◆ **Problem statement**: Return the records exactly as they are.

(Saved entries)
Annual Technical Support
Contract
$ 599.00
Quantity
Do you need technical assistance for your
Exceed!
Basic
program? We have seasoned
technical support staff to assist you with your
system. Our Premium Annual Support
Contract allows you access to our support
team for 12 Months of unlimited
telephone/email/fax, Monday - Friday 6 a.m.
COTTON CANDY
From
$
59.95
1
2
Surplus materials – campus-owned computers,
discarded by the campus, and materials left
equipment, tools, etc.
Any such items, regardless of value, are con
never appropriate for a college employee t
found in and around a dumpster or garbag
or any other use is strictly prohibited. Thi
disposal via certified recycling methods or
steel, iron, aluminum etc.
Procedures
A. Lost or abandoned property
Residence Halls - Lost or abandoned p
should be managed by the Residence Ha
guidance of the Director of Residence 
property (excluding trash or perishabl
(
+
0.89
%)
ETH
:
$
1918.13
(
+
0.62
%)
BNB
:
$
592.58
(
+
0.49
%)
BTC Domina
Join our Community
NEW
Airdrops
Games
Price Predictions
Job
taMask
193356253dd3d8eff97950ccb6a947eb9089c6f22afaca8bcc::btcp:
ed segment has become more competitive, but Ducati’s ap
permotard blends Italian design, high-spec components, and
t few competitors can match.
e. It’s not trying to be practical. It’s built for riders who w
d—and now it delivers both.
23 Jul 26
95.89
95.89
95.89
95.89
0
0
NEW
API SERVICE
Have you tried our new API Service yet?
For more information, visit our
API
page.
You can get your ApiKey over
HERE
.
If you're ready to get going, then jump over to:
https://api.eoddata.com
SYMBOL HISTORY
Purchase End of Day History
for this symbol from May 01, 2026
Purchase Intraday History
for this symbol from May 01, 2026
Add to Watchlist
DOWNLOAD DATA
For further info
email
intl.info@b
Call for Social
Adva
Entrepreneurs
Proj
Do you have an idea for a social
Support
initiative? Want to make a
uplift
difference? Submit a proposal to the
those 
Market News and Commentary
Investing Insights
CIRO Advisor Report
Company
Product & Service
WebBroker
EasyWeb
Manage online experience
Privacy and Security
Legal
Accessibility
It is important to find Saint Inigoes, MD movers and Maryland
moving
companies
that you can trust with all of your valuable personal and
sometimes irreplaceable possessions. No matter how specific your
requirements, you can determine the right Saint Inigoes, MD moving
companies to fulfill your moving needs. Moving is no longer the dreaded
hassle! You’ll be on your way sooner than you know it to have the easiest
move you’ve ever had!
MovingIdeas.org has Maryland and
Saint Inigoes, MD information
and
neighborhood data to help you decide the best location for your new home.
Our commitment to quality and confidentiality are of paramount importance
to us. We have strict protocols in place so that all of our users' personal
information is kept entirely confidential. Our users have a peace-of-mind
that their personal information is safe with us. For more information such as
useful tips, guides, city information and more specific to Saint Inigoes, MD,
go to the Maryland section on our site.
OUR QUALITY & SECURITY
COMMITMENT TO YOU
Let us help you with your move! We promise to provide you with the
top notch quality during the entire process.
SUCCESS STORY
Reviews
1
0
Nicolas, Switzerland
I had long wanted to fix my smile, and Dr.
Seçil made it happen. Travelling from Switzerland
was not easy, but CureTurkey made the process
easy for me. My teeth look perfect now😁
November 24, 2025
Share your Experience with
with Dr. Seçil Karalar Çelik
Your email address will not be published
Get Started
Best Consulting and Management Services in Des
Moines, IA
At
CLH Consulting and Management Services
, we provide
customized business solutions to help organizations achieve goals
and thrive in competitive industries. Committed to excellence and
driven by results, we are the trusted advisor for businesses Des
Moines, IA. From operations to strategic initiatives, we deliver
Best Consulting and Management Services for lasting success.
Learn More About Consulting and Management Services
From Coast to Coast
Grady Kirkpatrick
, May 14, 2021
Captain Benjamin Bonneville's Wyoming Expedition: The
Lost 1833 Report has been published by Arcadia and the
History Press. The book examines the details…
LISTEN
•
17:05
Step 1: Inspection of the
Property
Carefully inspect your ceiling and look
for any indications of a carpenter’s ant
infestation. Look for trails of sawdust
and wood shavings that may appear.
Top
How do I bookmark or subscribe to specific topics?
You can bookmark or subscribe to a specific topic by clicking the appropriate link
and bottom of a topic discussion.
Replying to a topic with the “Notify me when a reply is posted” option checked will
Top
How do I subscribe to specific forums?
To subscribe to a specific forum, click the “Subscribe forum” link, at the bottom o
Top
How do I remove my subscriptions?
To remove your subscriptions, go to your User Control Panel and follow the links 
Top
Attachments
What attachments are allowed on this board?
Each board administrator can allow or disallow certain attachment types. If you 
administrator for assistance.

◆ **Response box**:
Annual Technical Support
Contract
$ 599.00
Quantity
Do you need technical assistance for your
Exceed!
Basic
program? We have seasoned
technical support staff to assist you with your
system. Our Premium Annual Support
Contract allows you access to our support
team for 12 Months of unlimited
telephone/email/fax, Monday - Friday 6 a.m.
COTTON CANDY
From
$
59.95
1
2
Surplus materials – campus-owned computers,
discarded by the campus, and materials left
equipment, tools, etc.
Any such items, regardless of value, are con
never appropriate for a college employee t
found in and around a dumpster or garbag
or any other use is strictly prohibited. Thi
disposal via certified recycling methods or
steel, iron, aluminum etc.
Procedures
A. Lost or abandoned property
Residence Halls - Lost or abandoned p
should be managed by the Residence Ha
guidance of the Director of Residence 
property (excluding trash or perishabl
(
+
0.89
%)
ETH
:
$
1918.13
(
+
0.62
%)
BNB
:
$
592.58
(
+
0.49
%)
BTC Domina
Join our Community
NEW
Airdrops
Games
Price Predictions
Job
taMask
193356253dd3d8eff97950ccb6a947eb9089c6f22afaca8bcc::btcp:
ed segment has become more competitive, but Ducati’s ap
permotard blends Italian design, high-spec components, and
t few competitors can match.
e. It’s not trying to be practical. It’s built for riders who w
d—and now it delivers both.
23 Jul 26
95.89
95.89
95.89
95.89
0
0
NEW
API SERVICE
Have you tried our new API Service yet?
For more information, visit our
API
page.
You can get your ApiKey over
HERE
.
If you're ready to get going, then jump over to:
https://api.eoddata.com
SYMBOL HISTORY
Purchase End of Day History
for this symbol from May 01, 2026
Purchase Intraday History
for this symbol from May 01, 2026
Add to Watchlist
DOWNLOAD DATA
For further info
email
intl.info@b
Call for Social
Adva
Entrepreneurs
Proj
Do you have an idea for a social
Support
initiative? Want to make a
uplift
difference? Submit a proposal to the
those 
Market News and Commentary
Investing Insights
CIRO Advisor Report
Company
Product & Service
WebBroker
EasyWeb
Manage online experience
Privacy and Security
Legal
Accessibility
It is important to find Saint Inigoes, MD movers and Maryland
moving
companies
that you can trust with all of your valuable personal and
sometimes irreplaceable possessions. No matter how specific your
requirements, you can determine the right Saint Inigoes, MD moving
companies to fulfill your moving needs. Moving is no longer the dreaded
hassle! You’ll be on your way sooner than you know it to have the easiest
move you’ve ever had!
MovingIdeas.org has Maryland and
Saint Inigoes, MD information
and
neighborhood data to help you decide the best location for your new home.
Our commitment to quality and confidentiality are of paramount importance
to us. We have strict protocols in place so that all of our users' personal
information is kept entirely confidential. Our users have a peace-of-mind
that their personal information is safe with us. For more information such as
useful tips, guides, city information and more specific to Saint Inigoes, MD,
go to the Maryland section on our site.
OUR QUALITY & SECURITY
COMMITMENT TO YOU
Let us help you with your move! We promise to provide you with the
top notch quality during the entire process.
SUCCESS STORY
Reviews
1
0
Nicolas, Switzerland
I had long wanted to fix my smile, and Dr.
Seçil made it happen. Travelling from Switzerland
was not easy, but CureTurkey made the process
easy for me. My teeth look perfect now😁
November 24, 2025
Share your Experience with
with Dr. Seçil Karalar Çelik
Your email address will not be published
Get Started
Best Consulting and Management Services in Des
Moines, IA
At
CLH Consulting and Management Services
, we provide
customized business solutions to help organizations achieve goals
and thrive in competitive industries. Committed to excellence and
driven by results, we are the trusted advisor for businesses Des
Moines, IA. From operations to strategic initiatives, we deliver
Best Consulting and Management Services for lasting success.
Learn More About Consulting and Management Services
From Coast to Coast
Grady Kirkpatrick
, May 14, 2021
Captain Benjamin Bonneville's Wyoming Expedition: The
Lost 1833 Report has been published by Arcadia and the
History Press. The book examines the details…
LISTEN
•
17:05
Step 1: Inspection of the
Property
Carefully inspect your ceiling and look
for any indications of a carpenter’s ant
infestation. Look for trails of sawdust
and wood shavings that may appear.
Top
How do I bookmark or subscribe to specific topics?
You can bookmark or subscribe to a specific topic by clicking the appropriate link
and bottom of a topic discussion.
Replying to a topic with the “Notify me when a reply is posted” option checked will
Top
How do I subscribe to specific forums?
To subscribe to a specific forum, click the “Subscribe forum” link, at the bottom o
Top
How do I remove my subscriptions?
To remove your subscriptions, go to your User Control Panel and follow the links 
Top
Attachments
What attachments are allowed on this board?
Each board administrator can allow or disallow certain attachment types. If you 
administrator for assistance.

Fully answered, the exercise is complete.